POST HOC TESTS • There are a number of tests which can be used. SPSS has them in the ONEWAY and General Linear Model procedures • SPSS does post hoc tests on repeated measures factors, within the Options menu
Choice of post-hoc test • There are many different post hoc tests, making different assumptions about equality of variance, group sizes etc. • The simplest is the Bonferroni procedure
Bonferroni Test • first decide which pairwise comparisons you will wish to test (with reasonable justification) • get SPSS to calculate t-tests for each comparison • set your significance criterion alpha to be .05 divided by the total number of tests made
Bonferroni test • repeated measures factors are best handled this way • ask SPSS to do related t-tests between all possible pairs of means • only accept results that are significant below .05/k as being reliable (where k is the number of comparisons made)

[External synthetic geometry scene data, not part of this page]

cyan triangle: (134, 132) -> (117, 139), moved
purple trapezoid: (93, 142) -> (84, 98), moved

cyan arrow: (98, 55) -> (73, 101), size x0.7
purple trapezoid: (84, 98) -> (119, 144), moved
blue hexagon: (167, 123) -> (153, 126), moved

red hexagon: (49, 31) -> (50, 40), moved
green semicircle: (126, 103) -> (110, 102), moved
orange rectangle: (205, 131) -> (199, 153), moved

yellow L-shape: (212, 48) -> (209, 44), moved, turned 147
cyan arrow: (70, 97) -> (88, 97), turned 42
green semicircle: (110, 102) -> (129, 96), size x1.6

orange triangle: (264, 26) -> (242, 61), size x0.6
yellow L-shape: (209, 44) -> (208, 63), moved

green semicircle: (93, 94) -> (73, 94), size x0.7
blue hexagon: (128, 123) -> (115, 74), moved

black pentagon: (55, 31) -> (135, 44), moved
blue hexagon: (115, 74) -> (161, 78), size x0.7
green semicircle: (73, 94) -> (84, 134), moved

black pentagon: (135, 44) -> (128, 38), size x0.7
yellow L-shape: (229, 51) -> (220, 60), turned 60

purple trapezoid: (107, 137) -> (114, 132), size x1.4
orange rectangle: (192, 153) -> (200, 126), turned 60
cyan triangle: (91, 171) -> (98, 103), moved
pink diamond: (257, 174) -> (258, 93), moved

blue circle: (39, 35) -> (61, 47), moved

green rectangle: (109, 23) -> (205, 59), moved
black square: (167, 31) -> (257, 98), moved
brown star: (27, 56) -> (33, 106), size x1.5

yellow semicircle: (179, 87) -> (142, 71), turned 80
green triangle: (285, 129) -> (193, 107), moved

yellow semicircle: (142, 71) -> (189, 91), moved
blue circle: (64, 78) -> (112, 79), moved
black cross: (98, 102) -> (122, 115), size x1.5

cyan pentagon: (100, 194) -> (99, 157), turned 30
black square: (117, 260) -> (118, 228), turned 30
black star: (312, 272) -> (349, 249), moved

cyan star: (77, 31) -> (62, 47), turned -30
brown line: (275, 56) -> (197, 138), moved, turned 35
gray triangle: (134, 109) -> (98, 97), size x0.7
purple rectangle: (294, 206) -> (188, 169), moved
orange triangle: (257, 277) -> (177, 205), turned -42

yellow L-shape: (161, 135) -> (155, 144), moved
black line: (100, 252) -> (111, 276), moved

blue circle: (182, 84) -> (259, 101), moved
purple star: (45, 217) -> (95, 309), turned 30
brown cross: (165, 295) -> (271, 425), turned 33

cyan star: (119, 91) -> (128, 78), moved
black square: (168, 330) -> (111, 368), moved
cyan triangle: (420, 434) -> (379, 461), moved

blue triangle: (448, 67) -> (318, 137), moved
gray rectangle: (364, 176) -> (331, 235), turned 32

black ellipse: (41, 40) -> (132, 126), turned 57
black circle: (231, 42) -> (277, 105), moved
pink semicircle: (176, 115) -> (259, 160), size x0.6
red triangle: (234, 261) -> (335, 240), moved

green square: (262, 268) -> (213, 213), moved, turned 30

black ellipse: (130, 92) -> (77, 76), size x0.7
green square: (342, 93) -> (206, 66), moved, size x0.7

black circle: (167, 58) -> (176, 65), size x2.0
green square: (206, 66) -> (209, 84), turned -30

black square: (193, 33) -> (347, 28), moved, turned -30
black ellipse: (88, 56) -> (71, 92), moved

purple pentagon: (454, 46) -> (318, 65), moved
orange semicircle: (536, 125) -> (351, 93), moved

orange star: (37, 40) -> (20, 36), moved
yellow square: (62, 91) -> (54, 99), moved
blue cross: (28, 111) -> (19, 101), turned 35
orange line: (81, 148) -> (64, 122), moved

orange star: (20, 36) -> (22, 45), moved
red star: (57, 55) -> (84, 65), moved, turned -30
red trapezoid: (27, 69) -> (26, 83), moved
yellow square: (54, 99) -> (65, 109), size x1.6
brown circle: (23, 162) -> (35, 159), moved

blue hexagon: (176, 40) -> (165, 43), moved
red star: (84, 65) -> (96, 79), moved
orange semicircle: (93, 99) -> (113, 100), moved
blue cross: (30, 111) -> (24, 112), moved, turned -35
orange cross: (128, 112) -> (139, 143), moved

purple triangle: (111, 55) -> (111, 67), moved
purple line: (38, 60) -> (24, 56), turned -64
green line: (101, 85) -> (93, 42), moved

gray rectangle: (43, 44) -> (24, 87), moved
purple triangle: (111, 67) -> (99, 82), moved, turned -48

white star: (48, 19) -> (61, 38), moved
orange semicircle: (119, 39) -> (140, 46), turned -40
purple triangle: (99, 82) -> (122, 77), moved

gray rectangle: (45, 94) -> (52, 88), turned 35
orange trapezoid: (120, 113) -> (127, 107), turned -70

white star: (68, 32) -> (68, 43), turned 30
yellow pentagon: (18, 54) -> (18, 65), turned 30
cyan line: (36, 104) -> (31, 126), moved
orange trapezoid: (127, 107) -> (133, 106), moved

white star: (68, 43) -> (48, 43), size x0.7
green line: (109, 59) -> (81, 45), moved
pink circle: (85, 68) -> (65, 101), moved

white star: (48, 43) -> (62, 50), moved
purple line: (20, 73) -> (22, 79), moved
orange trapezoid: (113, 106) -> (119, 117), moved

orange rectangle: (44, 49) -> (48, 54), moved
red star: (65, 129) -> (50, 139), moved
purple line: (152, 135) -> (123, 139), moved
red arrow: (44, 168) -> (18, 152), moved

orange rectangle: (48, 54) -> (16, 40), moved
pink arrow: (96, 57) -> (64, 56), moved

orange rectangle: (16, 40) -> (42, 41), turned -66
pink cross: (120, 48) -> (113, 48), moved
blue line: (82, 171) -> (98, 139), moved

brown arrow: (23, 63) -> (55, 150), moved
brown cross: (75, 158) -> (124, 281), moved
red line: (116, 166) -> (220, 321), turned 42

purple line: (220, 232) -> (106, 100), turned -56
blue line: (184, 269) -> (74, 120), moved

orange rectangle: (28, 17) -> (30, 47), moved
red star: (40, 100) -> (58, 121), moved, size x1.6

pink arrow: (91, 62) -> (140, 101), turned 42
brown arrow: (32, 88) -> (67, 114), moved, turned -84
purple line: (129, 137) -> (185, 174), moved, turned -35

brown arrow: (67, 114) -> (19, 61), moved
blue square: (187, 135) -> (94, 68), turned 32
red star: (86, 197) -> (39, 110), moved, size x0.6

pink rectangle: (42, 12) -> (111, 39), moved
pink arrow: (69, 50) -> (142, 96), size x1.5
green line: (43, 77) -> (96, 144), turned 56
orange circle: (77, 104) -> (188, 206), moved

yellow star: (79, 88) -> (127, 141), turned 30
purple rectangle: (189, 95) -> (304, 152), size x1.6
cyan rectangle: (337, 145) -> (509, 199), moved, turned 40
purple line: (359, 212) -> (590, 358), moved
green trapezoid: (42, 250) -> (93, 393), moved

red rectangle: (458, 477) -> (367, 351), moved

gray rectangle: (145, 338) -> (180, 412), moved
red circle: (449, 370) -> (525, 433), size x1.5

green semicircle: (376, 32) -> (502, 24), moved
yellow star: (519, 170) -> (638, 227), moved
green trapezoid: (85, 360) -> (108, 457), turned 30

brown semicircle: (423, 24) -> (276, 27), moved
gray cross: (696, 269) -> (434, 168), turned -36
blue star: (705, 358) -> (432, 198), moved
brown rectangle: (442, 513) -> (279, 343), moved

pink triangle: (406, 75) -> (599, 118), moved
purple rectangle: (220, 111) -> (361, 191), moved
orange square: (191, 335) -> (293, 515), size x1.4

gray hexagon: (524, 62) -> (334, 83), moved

PLANNED COMPARISONS/ CONTRASTS • It may happen that there are specific hypotheses which you plan to test in advance, beyond the general rejection of the set of null hypotheses
PLANNED COMPARISONS • For example: • a) you may wish to compare each of three patient groups with a control group • b) you may have a specific hypothesis that for some subgroup of your design • c) you may predict that the means of the four groups of your design will be in a particular order
PLANNED COMPARISONS • Each of these can be tested by specifying them beforehand - hence planned comparisons. • The hypotheses should be orthogonal - that is independent of each other
PLANNED COMPARISONS • To compute the comparisons, calculate a t-test, taking the difference in means and dividing by the standard error as estimated from MSwithin from the ANOVA table
TEST OF LINEAR TREND – planned contrast • for more than 2 levels, we might predict a constantly increasing change across levels of a factor • In this case we can try fitting a model to the data with the constraint that the means of each condition are in a particular rank order, and that they are equidistant apart.
TEST OF LINEAR TREND • The Between Group Sum of Squares is then partitioned into two components. • the best fitting straight line model through the group means • the deviation of the observed group means from this model
TEST OF LINEAR TREND • The linear trend component will have one degree of freedom corresponding to the slope of the line. • Deviation from linearity will have (k-2) df. • Each of these components can be tested, using the Within SS, to see whether it is significant.
TEST OF LINEAR TREND • If there is a significant linear trend, and non-significant deviation from linearity, then the linear model is a good one. • For k>3, The same process can be done for a quadratic trend - a parabola is fit to the means. For example, you may be testing a hypothesis that as dosage level increases, the measure initially rises and then falls (or vice versa).